Alberta’s NDP renewed its call on Wednesday to reintroduce auto insurance premium hikes, citing new figures they say show the sector is not struggling in the province.
The latest version of a annual report that takes a broad look at Alberta’s insurance industry shows that auto insurance companies collected just over $5.428 billion in premiums in 2019, while paying out just over $4.276 billion in claims.
The $1.15 billion difference in favor of the insurance companies is an increase from the $974 reported in 2018, the NDP said.
At a news conference, opposition service Alberta critic Jon Carson said the 2019 Superintendent of Insurance’s annual report suggests the auto insurance industry remains more profitable than some in the industry have indicated.

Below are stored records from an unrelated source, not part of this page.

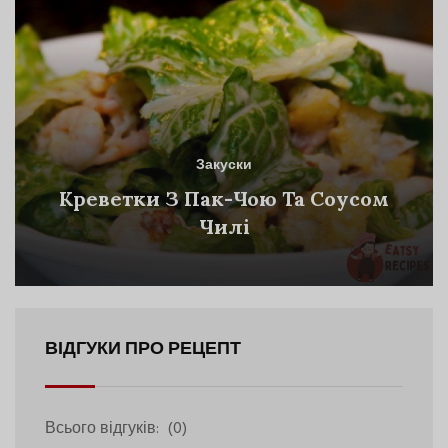
Закуски
Креветки З Пак-Чою Та Соусом
Чилі
ВІДГУКИ ПРО РЕЦЕПТ
Всього відгуків:
(0)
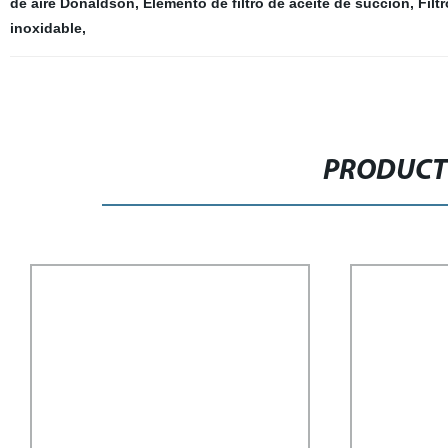
de aire Donaldson
,
Elemento de filtro de aceite de succión
,
Filt
inoxidable
,
PRODUCT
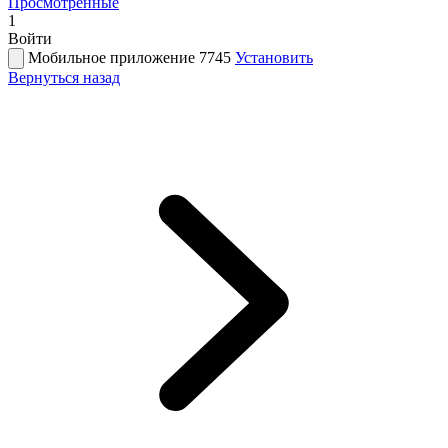
Просмотренные
1
Войти
Мобильное приложение 7745
Установить
Вернуться назад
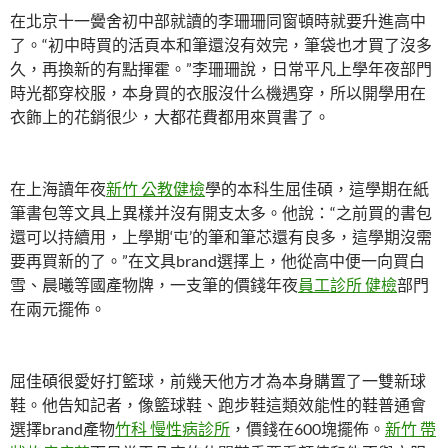
在北京十一黌舍初中部就讀的李珊珊同窗頓時就要升進高中
了。“初中時買的活頁本和筆還沒有效完，筆袋也才買了沒多
久，再換新的有點揮霍。”李珊珊說，日常平凡上學年夜部門
時光都穿校服，本身買的衣服沒什么機遇穿，所以開學用在
衣飾上的花銷很少，大都花費都用來買書了。
在上海讀年夜
新竹 公教健檢
學的本科生屈佳碩，這學期在紙
筆書包等文具上異樣并沒有開支太多。他說：“之前買的書包
還可以持續用，上學期‘屯’的筆和筆芯還有良多，這學期沒需
要再買新的了。”在文具brand選擇上，他從高中便一向買白
雪、晨曦等國產物牌，一支筆的價錢年夜
員工診所 健檢
部門
在兩元擺佈。
屈佳碩很愛好打籃球，前幾天他方才為本身購置了一雙新球
鞋。他告知記者，像籃球鞋、跑步鞋這類效能性的鞋普通會
選擇brand產物
竹科 慢性病診所
，價錢在600塊擺佈。
新竹 帶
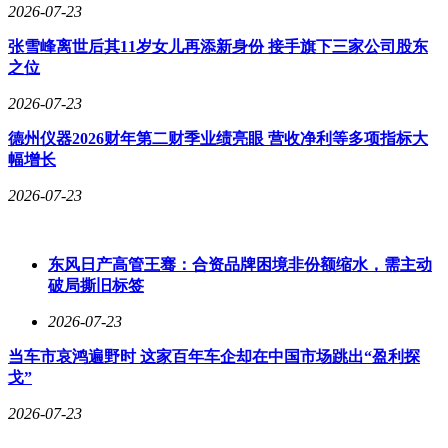
2026-07-23
格权益，回应了市场从“价格竞争”向“价值竞争”的转变，为更
多中国家庭提供高品质出行选择。
张雪峰离世后其11岁女儿再添新身份 接手旗下三家公司股东
之位
2026-07-23
德州仪器2026财年第二财季业绩亮眼 营收净利等多项指标大
幅增长
2026-07-23
东风日产高管王骞：合资品牌困境非份额缩水，需主动
破局撕旧标签
2026-07-23
当车市哀鸿遍野时 这家百年车企却在中国市场跳出“盈利探
戈”
2026-07-23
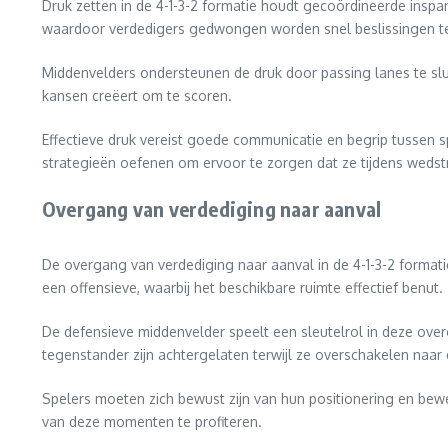
Druk zetten in de 4-1-3-2 formatie houdt gecoördineerde inspa
waardoor verdedigers gedwongen worden snel beslissingen t
Middenvelders ondersteunen de druk door passing lanes te sluit
kansen creëert om te scoren.
Effectieve druk vereist goede communicatie en begrip tussen
strategieën oefenen om ervoor te zorgen dat ze tijdens wedst
Overgang van verdediging naar aanval
De overgang van verdediging naar aanval in de 4-1-3-2 formati
een offensieve, waarbij het beschikbare ruimte effectief benut.
De defensieve middenvelder speelt een sleutelrol in deze over
tegenstander zijn achtergelaten terwijl ze overschakelen naar
Spelers moeten zich bewust zijn van hun positionering en bew
van deze momenten te profiteren.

“(This report) debunks all UCP claims and raises serious questions about who this UCP government really works for,” Carson said. “They claimed that the tariff cap would make the companies unprofitable.
“The OHP removed the cap, allowing insurers to increase premiums as much as they wanted. As a result, we saw insurance premiums skyrocket. In 2020 alone, there was a 24 percent increase in rates.”
Last December, Treasury Secretary Travis Toews said the previous NDP government’s cap had “pressured insurers” and resulted in Albertans being given “fewer and fewer insurance options.”
In August 2019, the cap was not renewed under the OHP government. A report from the Automobile Insurance Rate Board earlier this year found that 27 insurers operating in Alberta have received rate increases ranging from less than one percent to nearly 30 percent for basic private passenger car coverage. However, the board also noted that it expects not only insurers to benefit from the removal of the cap, but also drivers who struggled to get the coverage they needed under the old rate cap.
“After nearly two years of rate caps, some Albertans found it difficult to get the coverage they needed or access payment plans,” the board said in January.
“These actions by insurers were directly related to their inability to obtain approval for rates commensurate with risk.”
Opposition finance critic Shannon Phillips said Wednesday the numbers in the new report speak for themselves, even if the gap between premiums collected and claims paid is “not all profit.”
“There are some administrative costs that have to be paid and we understand that,” she said. “(But) fares have risen 24 percent at a time when Albertans are driving less.”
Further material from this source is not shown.